**Exercise details:** List every line in this data where the string "selv" occurs.

**Data listing:**
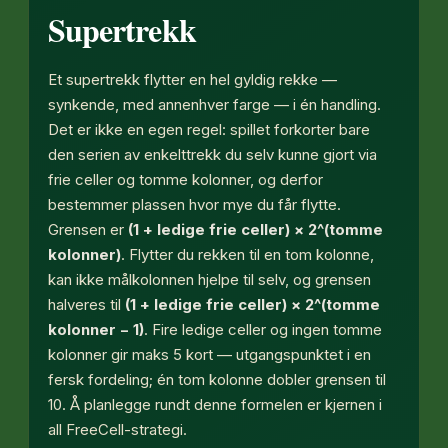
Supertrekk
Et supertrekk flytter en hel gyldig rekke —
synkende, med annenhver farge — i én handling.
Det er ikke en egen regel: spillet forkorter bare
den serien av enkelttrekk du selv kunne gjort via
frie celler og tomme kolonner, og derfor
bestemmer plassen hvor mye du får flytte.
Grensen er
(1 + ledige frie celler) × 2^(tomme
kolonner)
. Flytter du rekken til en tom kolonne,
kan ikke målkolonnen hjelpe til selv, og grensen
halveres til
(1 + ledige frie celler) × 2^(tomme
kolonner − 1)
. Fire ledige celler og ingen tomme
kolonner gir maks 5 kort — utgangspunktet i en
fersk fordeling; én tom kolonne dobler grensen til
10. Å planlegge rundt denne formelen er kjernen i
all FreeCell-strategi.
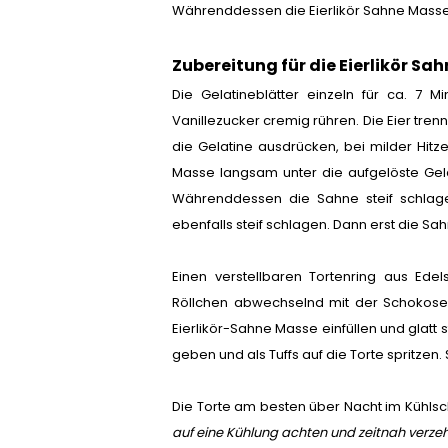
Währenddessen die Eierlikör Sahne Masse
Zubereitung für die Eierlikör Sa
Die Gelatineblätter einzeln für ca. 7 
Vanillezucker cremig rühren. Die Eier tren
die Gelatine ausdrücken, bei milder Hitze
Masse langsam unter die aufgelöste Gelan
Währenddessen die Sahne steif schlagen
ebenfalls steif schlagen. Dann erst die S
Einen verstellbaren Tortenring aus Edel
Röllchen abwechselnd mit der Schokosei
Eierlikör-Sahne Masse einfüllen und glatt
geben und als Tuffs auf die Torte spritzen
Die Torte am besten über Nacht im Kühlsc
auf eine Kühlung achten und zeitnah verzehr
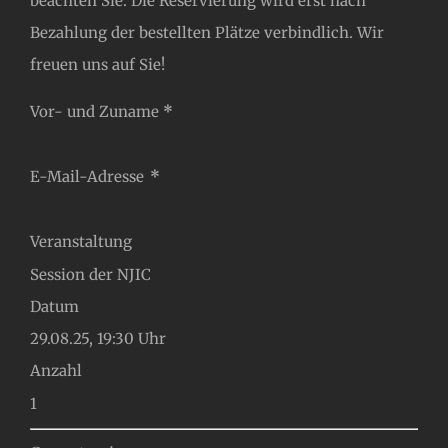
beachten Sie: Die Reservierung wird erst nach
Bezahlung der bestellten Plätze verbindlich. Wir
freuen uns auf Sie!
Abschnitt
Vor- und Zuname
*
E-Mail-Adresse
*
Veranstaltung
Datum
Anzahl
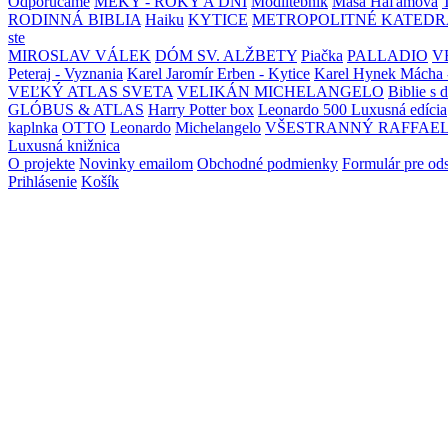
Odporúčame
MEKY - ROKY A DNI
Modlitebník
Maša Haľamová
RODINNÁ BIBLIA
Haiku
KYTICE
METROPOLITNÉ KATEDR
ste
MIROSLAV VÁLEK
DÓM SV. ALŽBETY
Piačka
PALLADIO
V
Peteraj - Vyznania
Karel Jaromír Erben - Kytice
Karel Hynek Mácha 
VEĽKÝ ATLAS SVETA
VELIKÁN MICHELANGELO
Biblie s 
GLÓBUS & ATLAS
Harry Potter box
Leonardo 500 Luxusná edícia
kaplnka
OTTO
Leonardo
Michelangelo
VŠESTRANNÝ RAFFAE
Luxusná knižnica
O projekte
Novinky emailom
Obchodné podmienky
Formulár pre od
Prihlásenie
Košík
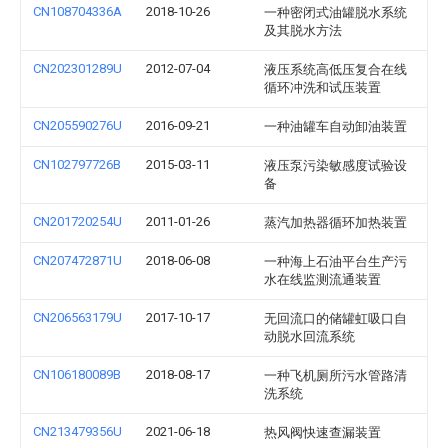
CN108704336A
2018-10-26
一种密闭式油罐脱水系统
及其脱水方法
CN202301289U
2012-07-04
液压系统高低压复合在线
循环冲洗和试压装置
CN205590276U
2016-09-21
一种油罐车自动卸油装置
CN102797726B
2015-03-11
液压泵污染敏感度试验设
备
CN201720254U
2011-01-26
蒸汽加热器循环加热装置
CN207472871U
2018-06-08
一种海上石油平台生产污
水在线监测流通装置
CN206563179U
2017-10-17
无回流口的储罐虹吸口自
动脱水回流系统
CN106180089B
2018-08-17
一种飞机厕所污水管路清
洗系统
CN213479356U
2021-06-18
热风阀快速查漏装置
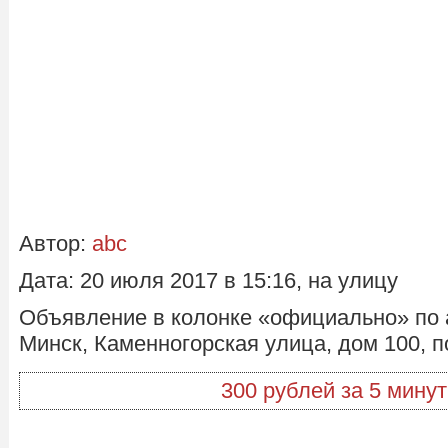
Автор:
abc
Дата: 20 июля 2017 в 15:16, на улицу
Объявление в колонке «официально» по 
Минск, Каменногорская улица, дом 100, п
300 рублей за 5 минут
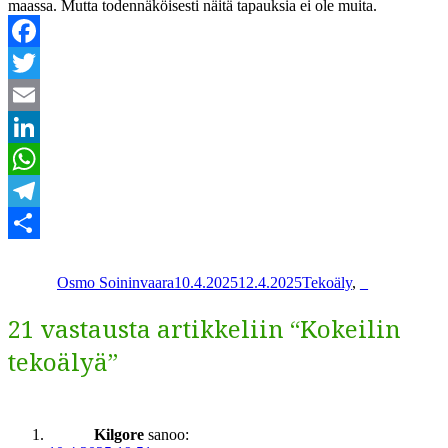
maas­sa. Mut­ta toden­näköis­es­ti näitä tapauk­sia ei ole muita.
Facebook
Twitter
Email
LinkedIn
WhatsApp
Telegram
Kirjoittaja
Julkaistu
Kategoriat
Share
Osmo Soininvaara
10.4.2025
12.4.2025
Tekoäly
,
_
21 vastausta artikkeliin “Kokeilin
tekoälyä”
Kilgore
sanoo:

**Answer for this exercise:**
den serien av enkelttrekk du selv kunne gjort via
kan ikke målkolonnen hjelpe til selv, og grensen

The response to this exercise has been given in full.